Zur Aufmachung von Mantikorebänden muss man kaum noch etwas verlieren. Die Bücher fühlen sich edel an, kommen mit starken Coverillustrationen daher und sind zahlreich illustriert. Eine Hochglanz-Farbkarte des nördlichen zentralen Magnamunds leitet den Band ein und auch die Innenillustrationen wissen zu überzeugen. In diesem band hat die Haupthandlung statt der üblichen Tuschezeichnungen etwas detailliertere Graustufenillustrationen verpasst bekommen die mich stilistisch diesmal leider nicht so sehr überzeugen können aber beim durchblättern gute Anhaltspunkte geben und eine Vorstellung davon geben was uns noch erwarten kann oder wir verpasst haben. Das Bonusabenteuer kommt mit den gewohnteren Tuschezeichnungen daher die deutlich moderner sind als die Illustrationen der 80er aber sich gut in den Stil einfügen. Ich persönlich hätte es anders herum schöner gefunden, also wenn die Haupthandlung in Tusche gehalten wäre und das Bonusabenteuer in Graustufen, aber das ist „meckern“ auf hohem Niveau, da alle Zeichnungen hochwertig sind und das Buch aufwerten.

Fazit

Die Drachendämmerung ist mir irgendwie ans Herz gewachsen. Der Band ist vielleicht einer der abwechslungsreichsten Einsame Wolf Bände und wird von einem sehr guten und umfangreichen Bonusabenteuer begleitet. Leider gilt hier stärker noch als bei anderen Bänden dass es sich an aktive Spieler der Reihe richtet.
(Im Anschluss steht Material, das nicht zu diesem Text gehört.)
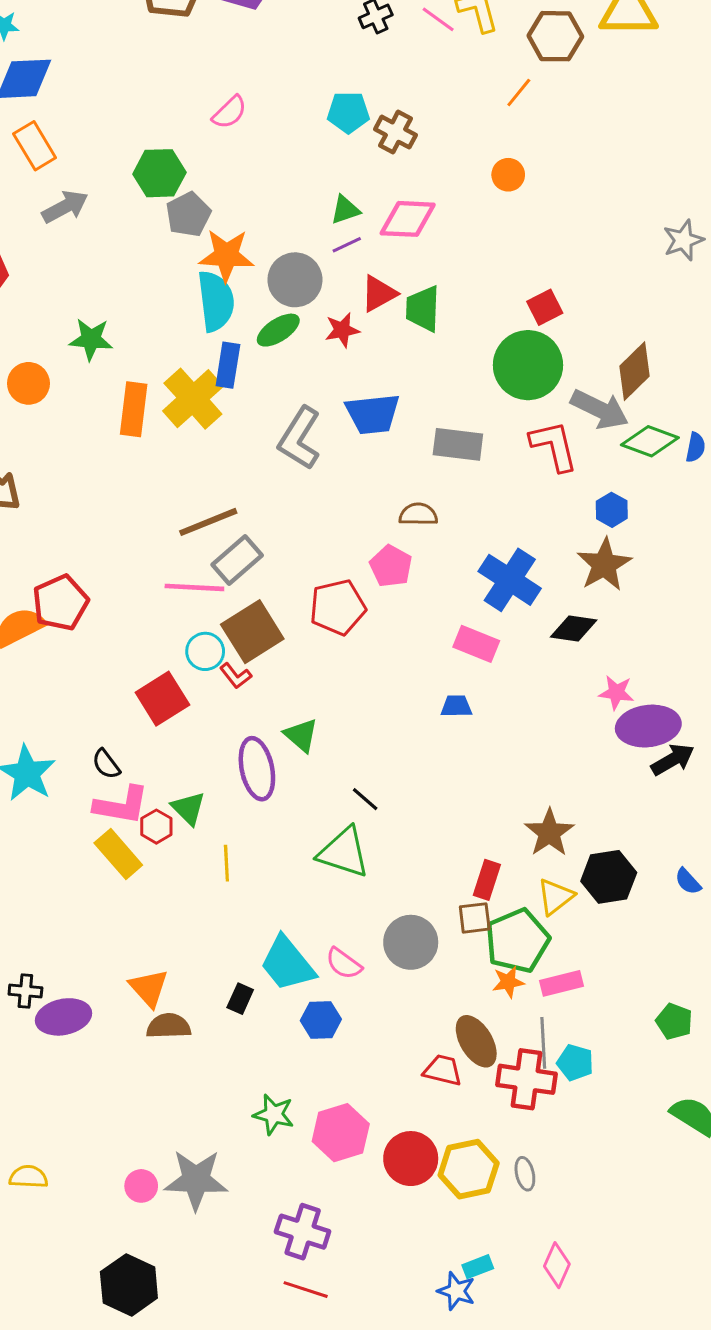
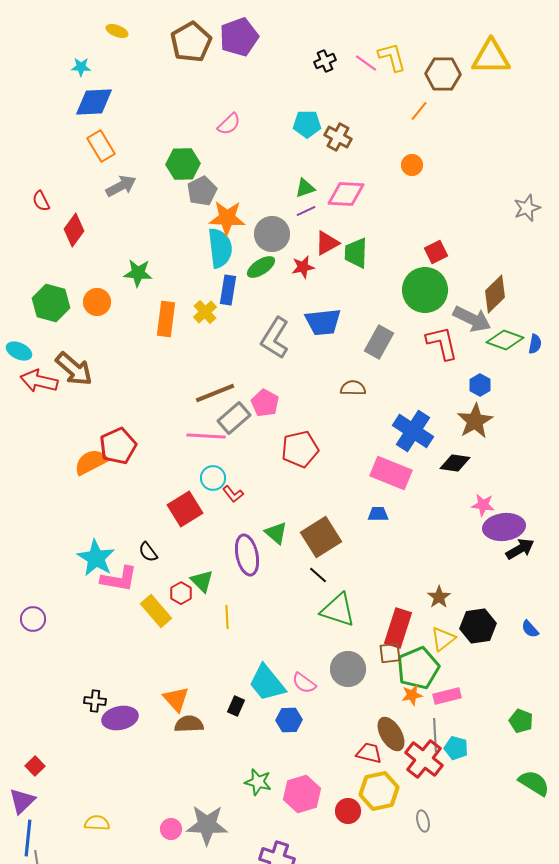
yellow cross: (193, 399) -> (205, 312), size x0.6
gray rectangle: (458, 444) -> (379, 342), turned -68
pink pentagon: (391, 566) -> (265, 403), moved
brown square: (252, 632) -> (321, 537), moved
pink rectangle: (476, 644) -> (391, 473), size x1.4
pink L-shape: (121, 805) -> (119, 579), moved
brown star: (549, 833) -> (439, 597), size x0.7
green triangle: (344, 852) -> (338, 610), moved
red rectangle: (487, 880) -> (398, 628), size x1.5
red cross: (526, 1079) -> (424, 759), turned 30
red circle: (411, 1159) -> (348, 811), size x0.7
yellow hexagon: (469, 1169) -> (379, 791), moved

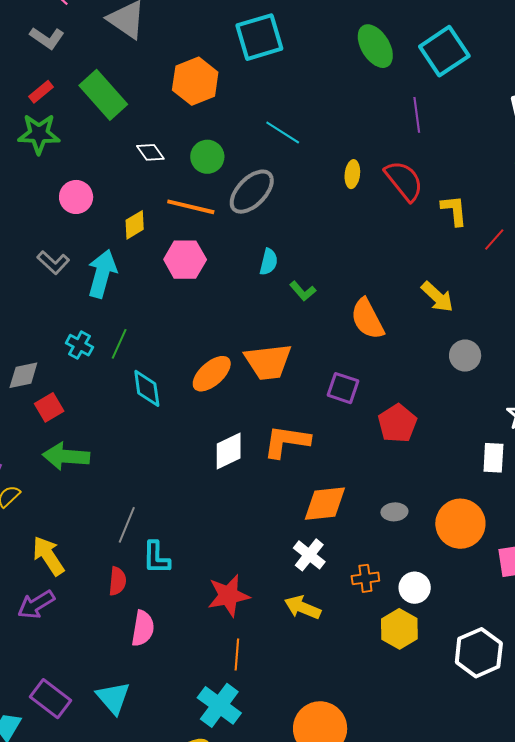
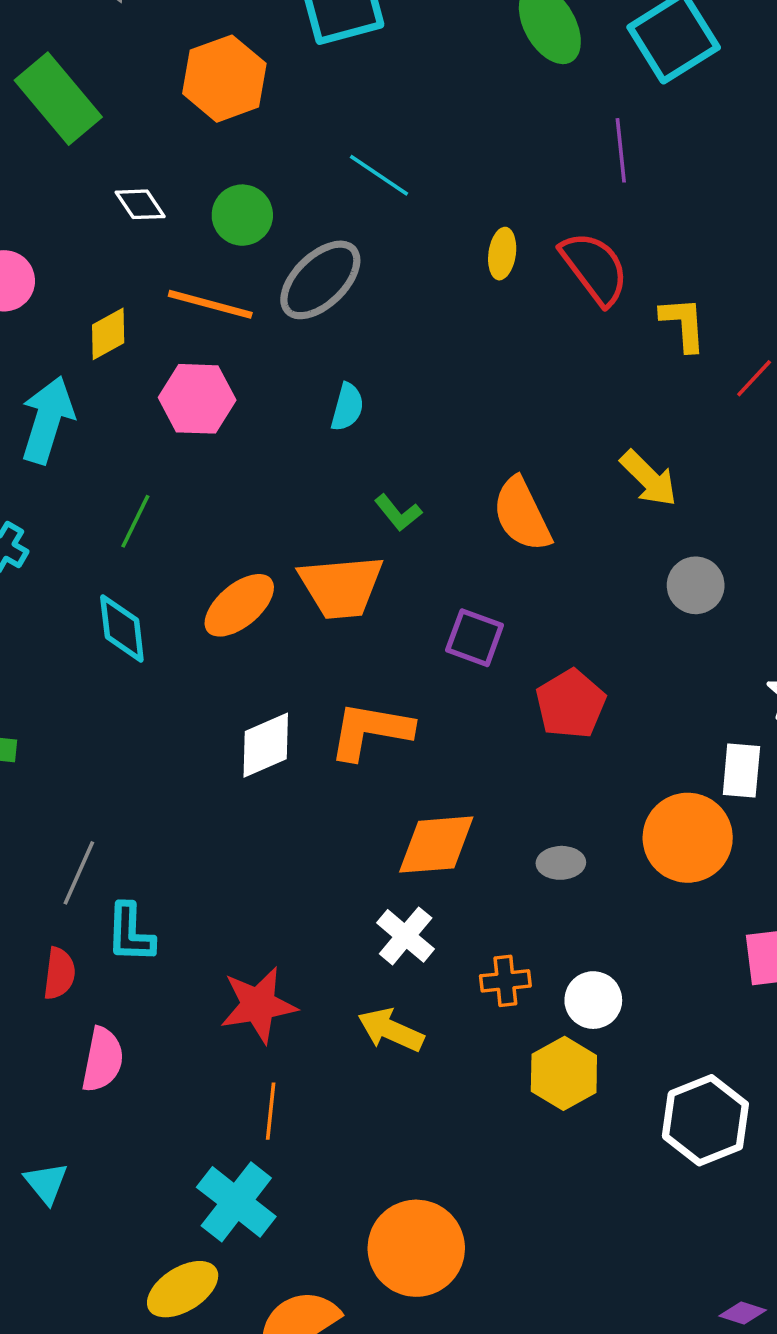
green L-shape: (303, 291) -> (398, 513), moved
green line: (119, 344) -> (135, 521), moved
orange circle: (460, 524) -> (688, 838), moved
cyan triangle: (113, 698) -> (46, 1183), size x0.7

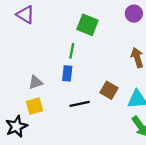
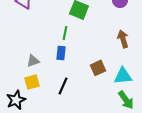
brown square: (109, 90) -> (98, 68), turned 35
black line: (80, 104) -> (63, 86), moved, turned -54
Die Reise entfaltet ihren ganzen Reiz erst wenn man die aufgegriffenen Konflikte, die beteiligten Gruppierungen, Personen und Orte bereits kennt. Ein Einstieg lohnt sich daher eher mit Band 13 – dem Beginn der Großmeister Reihe –  denn nach diesem Band wird man mehr wissen wollen über die Geschicke Magnamunds und der Kai-Abtei.